The Pharma Farce

medicine, medical, health

Americans spent $535 billion on prescription drugs in 2018, a 50% increase over 2010.

Big Pharma increased prices by 40-70% from 2011 to 2015 while using billions of taxpayer dollars to create and market new drugs.

Since the 1930s, NIH has invested $900 billion in forming both the pharmaceutical industry. NIH finances new drug approvals including $100 billion in 118,000 grants towards research associated with every one of the 210 new drugs approved by the FDA from 2010–2016. Pharmaceutical companies also benefit from research and development tax credits. 

Pharmaceutical industries also receive tax deductions for direct-to-consumer advertising which increased their spending during 1997-2016 from $17.7 to $29.9 billion and the number of advertisements from 79,000 to 4.6 million. Despite taxpayer subsidies, prescription prices were increased on more than 3,400 drugs in 2019.

They enjoy significant increases in profit margins when new drugs are launched. In 2013, for example, industry giant Gilead Sciences launched Sovaldi, a hepatitis C drug, at $1,000 per pill, or $84,000 per treatment, which could last 12 to 24 weeks. They claim high prices are warranted because drugs are difficult to manufacture. But after an 18-month investigation into the company’s pricing, the Senate Finance Committee concluded that Gilead had pursued a marketing and pricing strategy designed to “maximize revenue with little concern for access or affordability.”
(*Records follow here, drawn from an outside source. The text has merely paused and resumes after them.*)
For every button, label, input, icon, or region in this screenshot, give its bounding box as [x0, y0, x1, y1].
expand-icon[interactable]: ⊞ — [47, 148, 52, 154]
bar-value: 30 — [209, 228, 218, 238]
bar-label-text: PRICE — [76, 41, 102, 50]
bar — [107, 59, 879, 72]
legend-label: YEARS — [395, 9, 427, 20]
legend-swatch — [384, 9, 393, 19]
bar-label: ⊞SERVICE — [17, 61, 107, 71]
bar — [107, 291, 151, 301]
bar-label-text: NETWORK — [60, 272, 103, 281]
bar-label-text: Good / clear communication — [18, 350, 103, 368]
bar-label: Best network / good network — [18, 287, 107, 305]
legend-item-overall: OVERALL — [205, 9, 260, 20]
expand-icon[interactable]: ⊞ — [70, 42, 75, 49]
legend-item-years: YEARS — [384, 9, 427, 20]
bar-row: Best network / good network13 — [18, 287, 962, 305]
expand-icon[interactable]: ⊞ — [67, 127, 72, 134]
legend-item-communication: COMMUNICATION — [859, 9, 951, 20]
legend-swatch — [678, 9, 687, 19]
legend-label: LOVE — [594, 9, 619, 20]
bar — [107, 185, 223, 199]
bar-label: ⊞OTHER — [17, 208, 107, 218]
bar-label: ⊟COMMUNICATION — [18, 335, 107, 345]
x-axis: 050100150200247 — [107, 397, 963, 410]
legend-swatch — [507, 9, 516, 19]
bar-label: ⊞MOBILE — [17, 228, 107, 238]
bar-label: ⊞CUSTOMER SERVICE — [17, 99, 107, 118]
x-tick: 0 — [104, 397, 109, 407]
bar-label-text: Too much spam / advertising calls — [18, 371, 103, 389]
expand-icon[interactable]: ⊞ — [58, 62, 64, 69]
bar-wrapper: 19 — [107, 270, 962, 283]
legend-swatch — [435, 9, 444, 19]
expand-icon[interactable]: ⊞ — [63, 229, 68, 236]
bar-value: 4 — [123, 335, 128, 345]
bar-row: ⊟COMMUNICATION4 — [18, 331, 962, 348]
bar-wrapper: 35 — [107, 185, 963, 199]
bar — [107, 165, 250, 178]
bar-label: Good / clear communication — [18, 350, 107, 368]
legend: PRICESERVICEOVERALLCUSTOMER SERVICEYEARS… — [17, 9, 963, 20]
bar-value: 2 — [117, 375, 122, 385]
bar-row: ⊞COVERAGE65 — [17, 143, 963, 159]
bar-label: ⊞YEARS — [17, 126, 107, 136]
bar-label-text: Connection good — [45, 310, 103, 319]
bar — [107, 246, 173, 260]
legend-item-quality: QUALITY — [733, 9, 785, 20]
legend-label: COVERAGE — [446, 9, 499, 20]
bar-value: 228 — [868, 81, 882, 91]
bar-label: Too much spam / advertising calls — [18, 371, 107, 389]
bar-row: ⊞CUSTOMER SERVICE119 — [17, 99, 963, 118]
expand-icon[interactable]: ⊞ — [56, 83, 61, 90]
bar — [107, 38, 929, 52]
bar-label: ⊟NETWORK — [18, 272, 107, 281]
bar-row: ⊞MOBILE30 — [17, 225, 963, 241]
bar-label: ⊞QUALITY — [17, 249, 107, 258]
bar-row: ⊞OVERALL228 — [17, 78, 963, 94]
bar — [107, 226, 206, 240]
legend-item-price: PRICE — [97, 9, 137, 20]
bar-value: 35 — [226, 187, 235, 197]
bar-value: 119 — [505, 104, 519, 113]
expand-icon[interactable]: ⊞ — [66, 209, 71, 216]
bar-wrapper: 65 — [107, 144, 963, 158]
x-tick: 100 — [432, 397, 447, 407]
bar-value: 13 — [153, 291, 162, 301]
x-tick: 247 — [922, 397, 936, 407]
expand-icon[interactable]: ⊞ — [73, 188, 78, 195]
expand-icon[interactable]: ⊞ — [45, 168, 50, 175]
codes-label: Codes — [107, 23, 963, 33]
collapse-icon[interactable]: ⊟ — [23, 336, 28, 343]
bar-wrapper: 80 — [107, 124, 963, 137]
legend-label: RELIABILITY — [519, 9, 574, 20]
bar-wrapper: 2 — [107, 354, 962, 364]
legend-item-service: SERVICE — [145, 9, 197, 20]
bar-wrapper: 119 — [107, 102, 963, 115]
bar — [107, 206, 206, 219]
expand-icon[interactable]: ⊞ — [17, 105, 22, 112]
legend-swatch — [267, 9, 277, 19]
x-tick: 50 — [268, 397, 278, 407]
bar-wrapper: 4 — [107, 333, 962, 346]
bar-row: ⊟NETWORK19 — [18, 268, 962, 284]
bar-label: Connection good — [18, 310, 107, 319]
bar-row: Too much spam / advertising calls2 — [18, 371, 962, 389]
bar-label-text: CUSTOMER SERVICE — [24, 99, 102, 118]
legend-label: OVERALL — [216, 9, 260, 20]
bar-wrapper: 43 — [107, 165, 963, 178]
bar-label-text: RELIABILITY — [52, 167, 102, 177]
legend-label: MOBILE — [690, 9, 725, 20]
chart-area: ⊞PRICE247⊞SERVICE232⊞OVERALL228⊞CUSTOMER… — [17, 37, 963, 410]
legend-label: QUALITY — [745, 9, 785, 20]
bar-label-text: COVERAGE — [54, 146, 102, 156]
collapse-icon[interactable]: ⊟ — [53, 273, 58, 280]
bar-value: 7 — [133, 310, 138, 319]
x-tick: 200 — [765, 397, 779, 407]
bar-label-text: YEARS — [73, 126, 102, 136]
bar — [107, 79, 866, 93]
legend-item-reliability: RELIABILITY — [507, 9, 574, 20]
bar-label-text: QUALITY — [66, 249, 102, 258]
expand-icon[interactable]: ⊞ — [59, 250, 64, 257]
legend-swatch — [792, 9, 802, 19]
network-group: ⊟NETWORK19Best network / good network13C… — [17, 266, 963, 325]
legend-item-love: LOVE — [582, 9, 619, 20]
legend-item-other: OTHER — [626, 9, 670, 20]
Drug companies also enjoy patent protection for 20 years, which gives them monopoly power ensuring that prices remain high by reducing competition. They also use a tactic called evergreening where they make minor modifications to a drug’s chemical composition or to the pill’s appearance like adding a stripe to it, to preserve their patents. Nearly 80% percent of “new” drug patents awarded in the past decade went to existing drugs. Seventy percent of the top 100 drugs have extended their patents one or more times. Thicketing, another tactic, involves flooding the Patent Office with excessive patent applications making it difficult for competing firms to secure patents.

The largest 25 drug companies have 15-20% profit margins compared to 4-9% for non-drug fortune 500 companies. In 2018, CEOs of Allergan and Johnson & Johnson made a total of $90 million while Americans spent $535 billion on drugs, 50% more than in 2010. Americans spent $65.8 billion out of pocket in 2016 for drugs, up from $59.5 billion in 2012.

Nearly a million people travel from California go to Mexico every year for health care and meds. In 2019, a group of Americans with diabetes traveled to Canada to purchase insulin and call on the U.S. government to regulate the cost of lifesaving drugs. 

President Trump’s broken promises on drug pricing.
In an interview with Time magazine ahead of being chosen as its Person of the Year in 2016, Trump said, “I’m going to bring down drug prices. I don’t like what’s happened with drug prices.” He promised to bring Americans’ drug spending down by negotiating drug prices.

Trump has appointed high-level Big Pharma officials while many members of Congress including those on committees with jurisdiction over drug pricing enjoy cozy relationships with the drug industry receiving more than $62 million in donations in 2016 resulting in the failure of the Senate Finance Committee to pass an amendment on the Prescription Drug Pricing Reduction Act of 2019, which would have allowed Medicare to negotiate drug prices with manufacturers.

Despite promises to be tough on Big Pharma, President Trump has helped them. Appointing Big Pharma officials as top health advisors and to 16 positions in his administration. Like Rep. Tom Price (R-GA) as secretary of health and human services and a longtime friend of the Pharma industry in Congress, pushed Big Pharma’s agenda and benefited from it financially. He made $300,000 in health care stock trades. He was forced to resign in 2017 over illicit use of private jets using taxpayer money.

Joe Grogan who spent five years as a lobbyist for Gilead—the pharmaceutical company that is infamous despised for its sky-high prices on a cure for hepatitis C, was nominated by Trump in 2017 to a top position at the Office of Management and Budget where he proposed pharma-friendly measures such as implementing monopoly rights outside of the United States, speeding up approval from the FDA for new drugs, and eliminating price cuts for hospitals in impoverished areas.

Then Trump replaced Tom Price with Alex Azar, the former president of Eli Lilly, as secretary of health and human services. In 2018, pharmaceutical companies spent more than $283 million in lobbying including $6.8 million from Eli Lilly who was also guilty of drastically increasing insulin prices and colluding with pharmacy benefit managers to increase drug prices which resulted in a class-action lawsuit.

The new tax bill that lowered the corporate tax rate by 14 percent, saved pharmaceutical companies $76 billion. Eli Lilly received $4.5 billion in tax cuts on offshore profits. But Instead of lowering drug prices they have used theses savings for stock buybacks to benefit inside shareholders.